Editorial: Finding solutions after a tragedy

Whether or not a guilty verdict is handed down in late April is beside the point.

Standing outside of the Invermere Provincial Court last Thursday,  it was clear to see the pain felt by the family of Robert Howard won’t soon be forgotten.

As I spoke with the brother and sister-in-law of the man who, along with his wife and two daughters, was killed in a fiery collision on Highway 93 in July 2011, I grasped to some extent the struggle they’ve had to come through to deal with their loss,  to find the courage to come to Invermere to attend the trial of Jaswinder Singh Bagri, and most impressively,  to seek not necessarily a guilty verdict, but change.

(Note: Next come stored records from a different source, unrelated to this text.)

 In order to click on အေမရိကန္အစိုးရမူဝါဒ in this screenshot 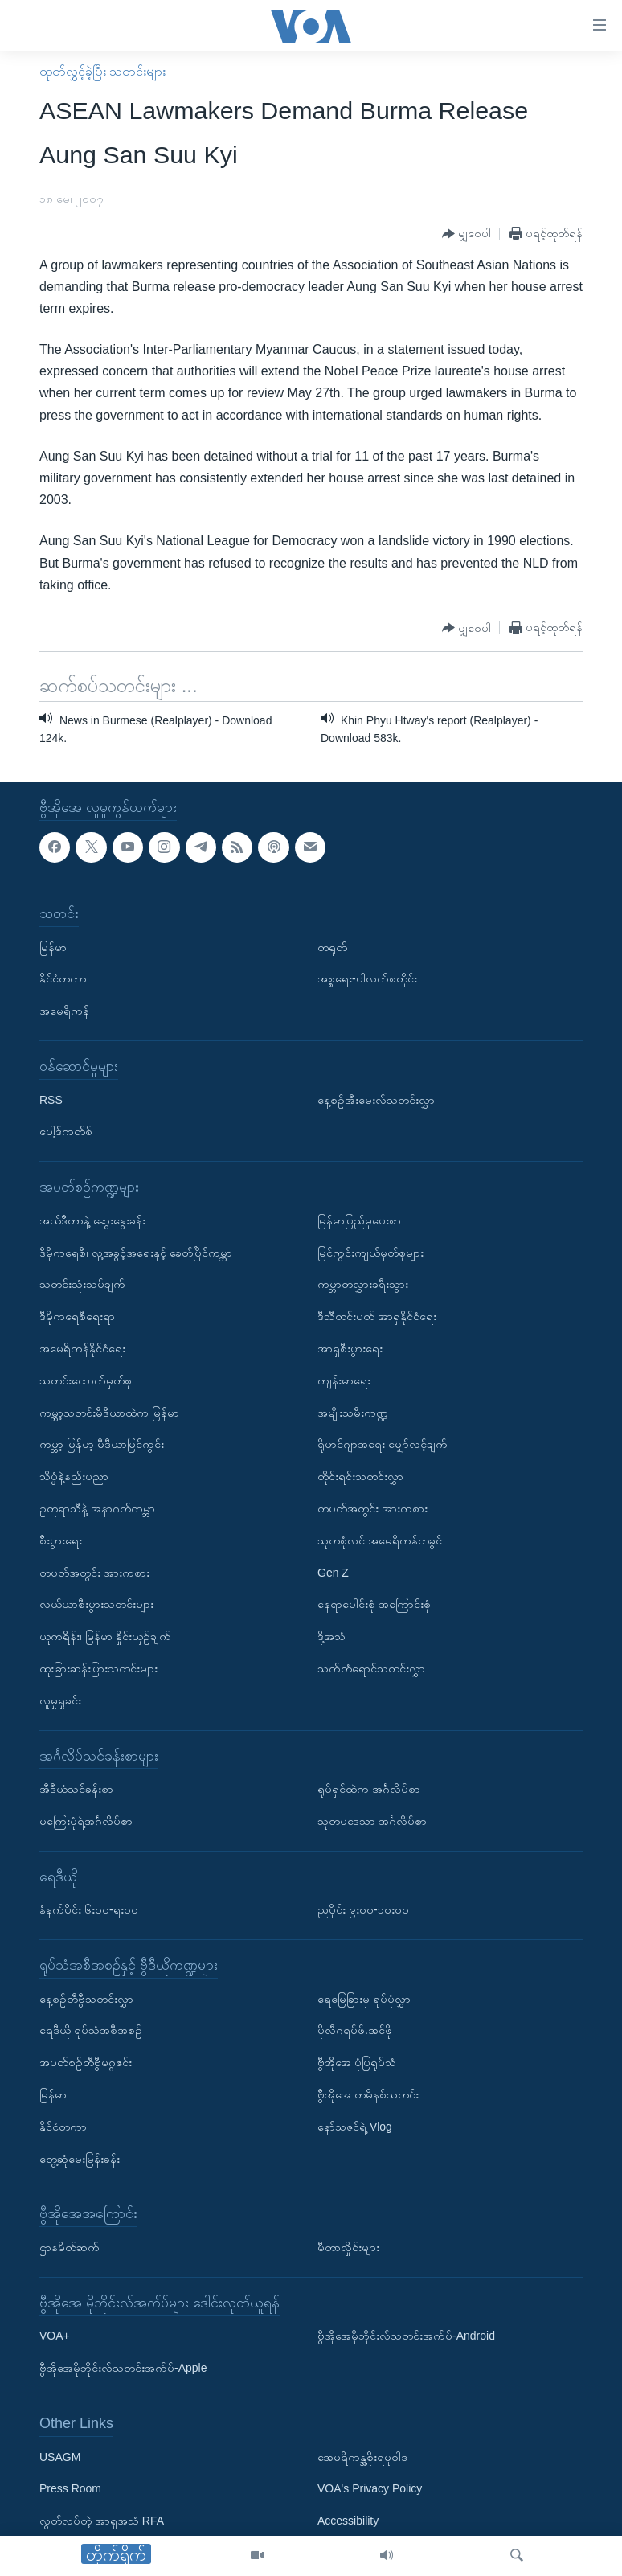 , I will do `click(362, 2456)`. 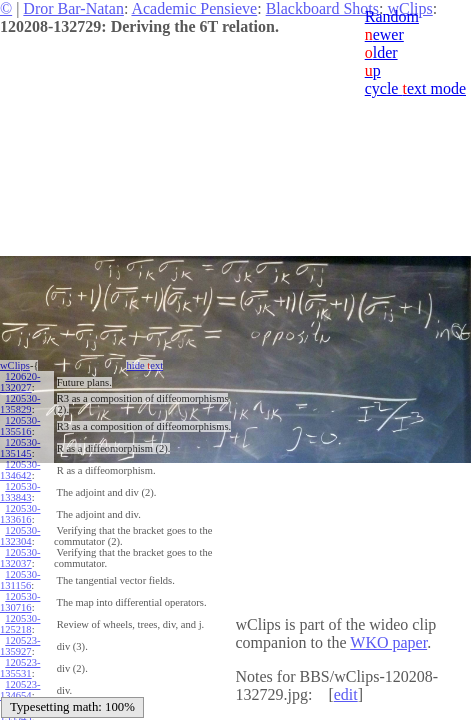 Image resolution: width=471 pixels, height=720 pixels. What do you see at coordinates (346, 694) in the screenshot?
I see `edit` at bounding box center [346, 694].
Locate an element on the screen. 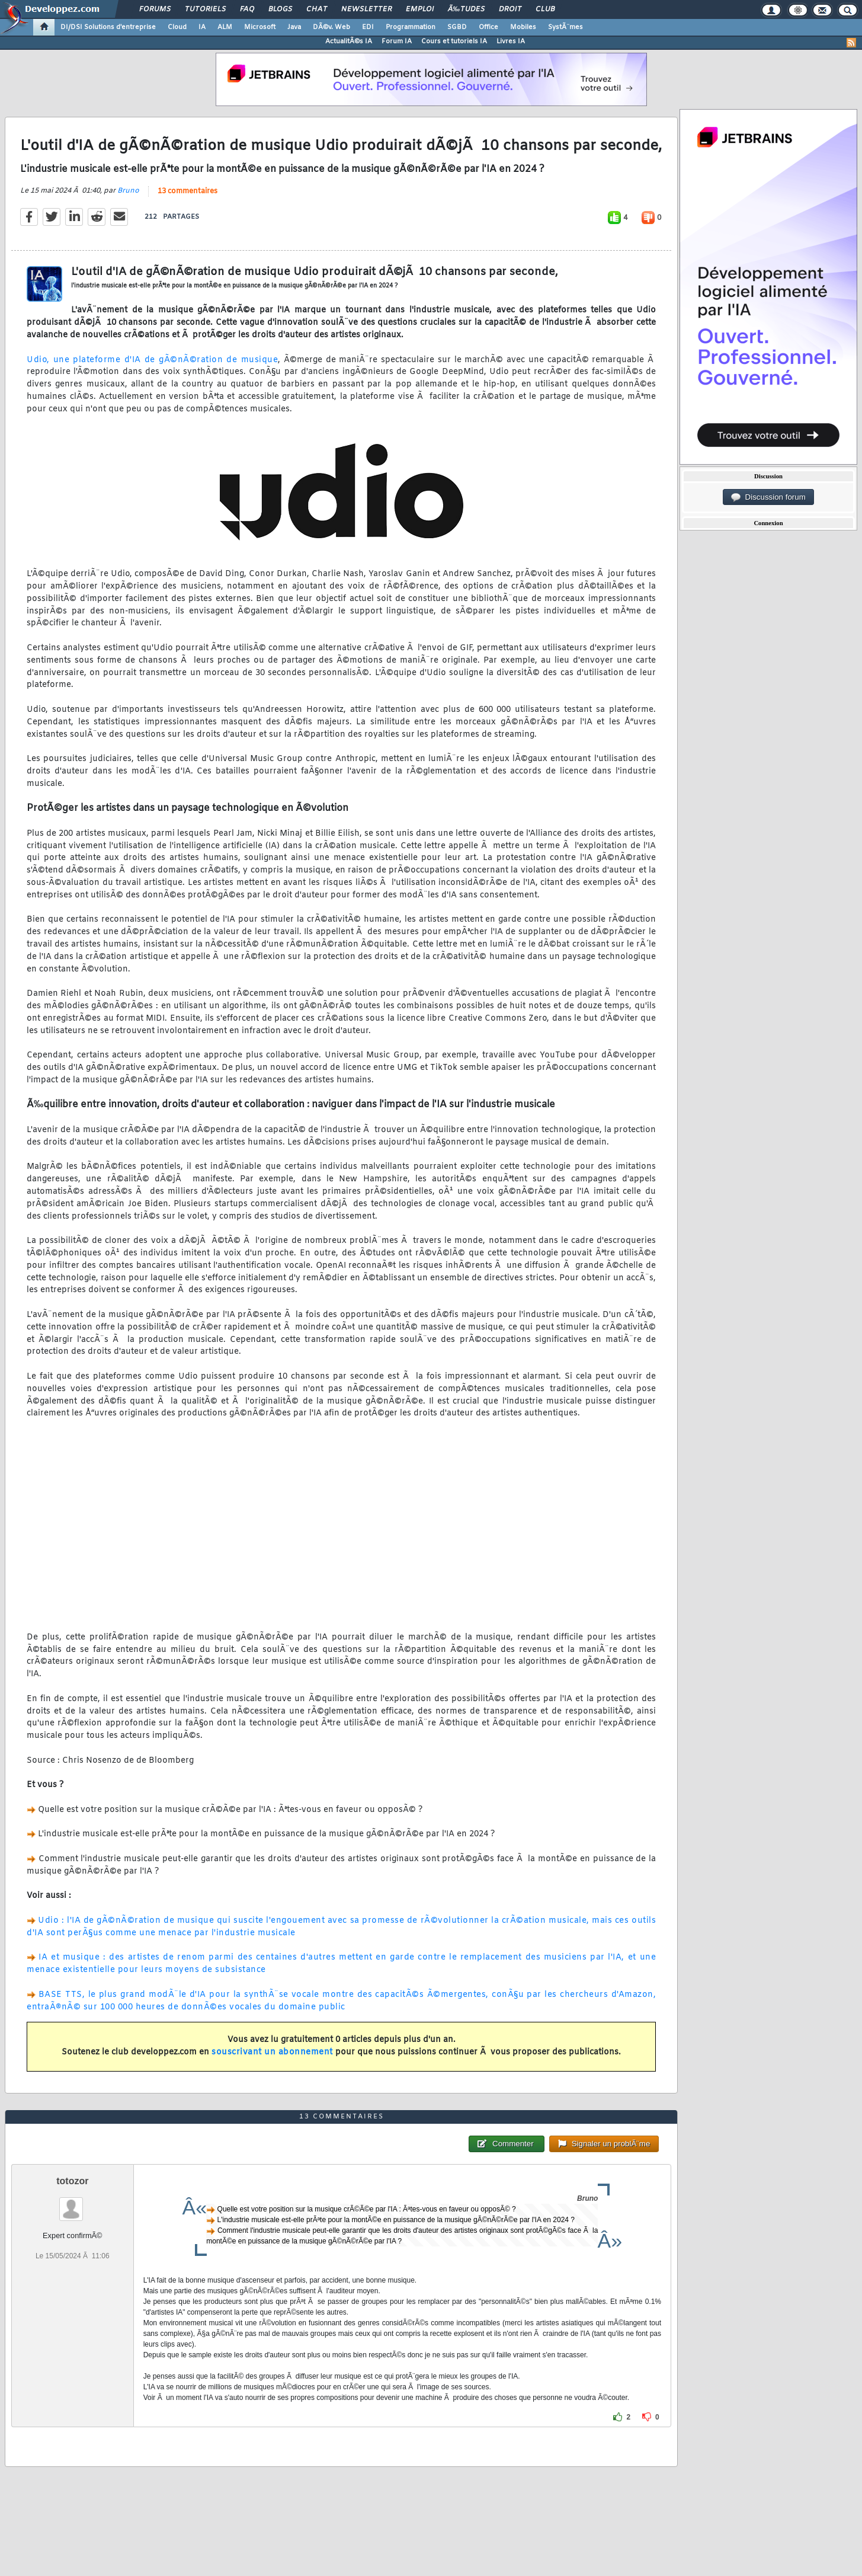 The width and height of the screenshot is (862, 2576). Microsoft is located at coordinates (259, 27).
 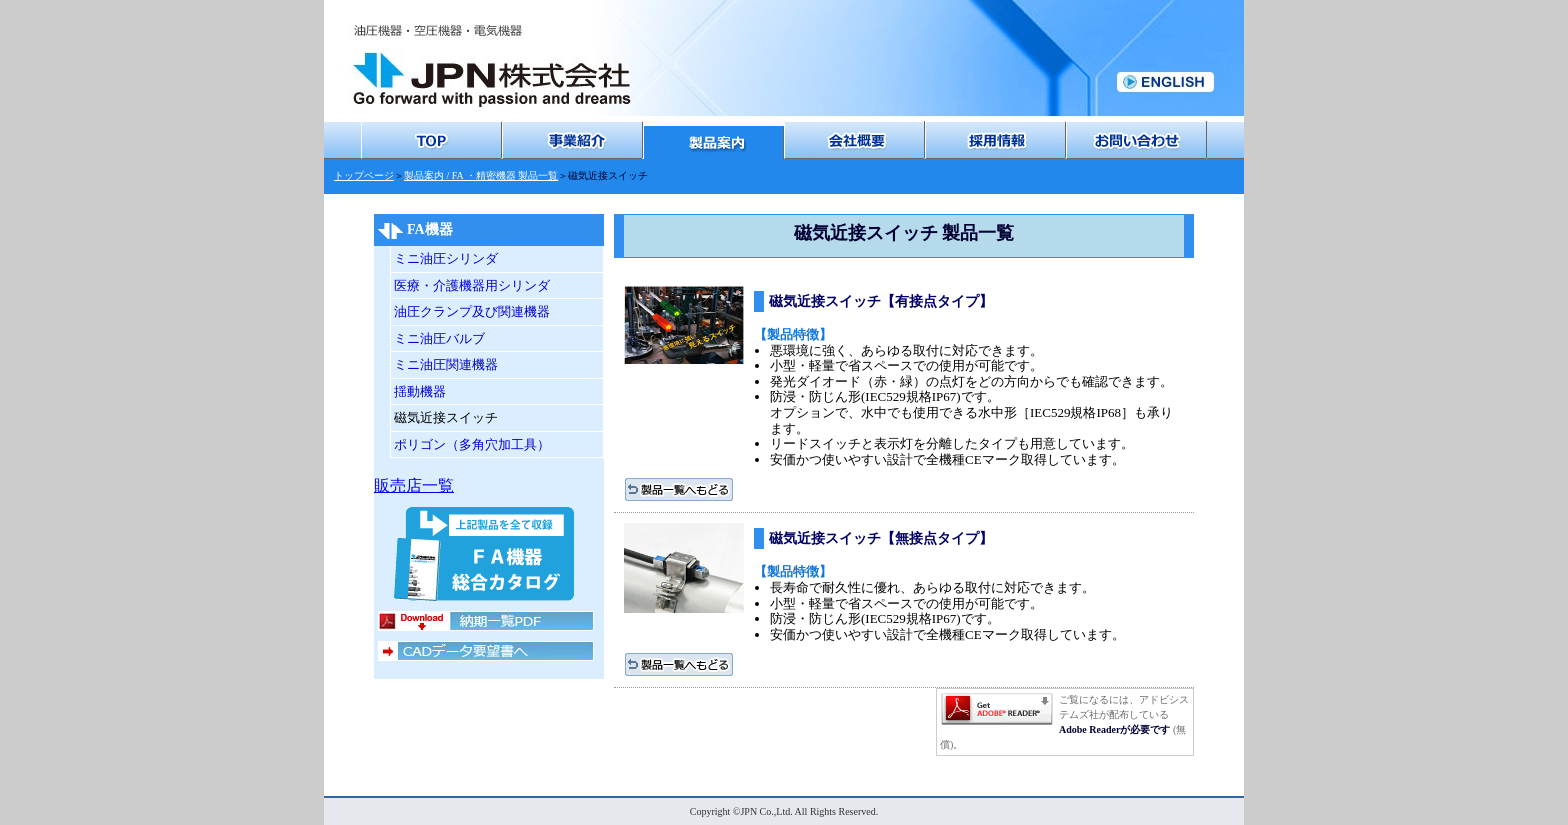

They want to see better training for truck drivers. They want to see systems put in place that prevent similar accidents from happening. They acknowledge that the highway winds through challenging mountainous terrain, but place no blame on the provincial government for failing to make the road as safe as it can be, given the topography.

The aftermath of this accident in Kootenay National Park has been with us for two and a half years now,  and it’s our role as a newspaper to question why we hear of accidents so often — almost weekly — on the highway.  We’ve received data from ICBC plotting the location of serious accidents along the roughly 100 kilometres of highway through the national park over the past decade, and hope to plot a comprehensive map of it in an upcoming Valley Echo.

Whether or not a guilty verdict is handed down in late April is beside the point. What we as a community should hope to see come out of this trial are better standards for the training of truck drivers, so we can drive roads and highways throughout the valley without fear.

We can only hope to see some good come out of this accident after all.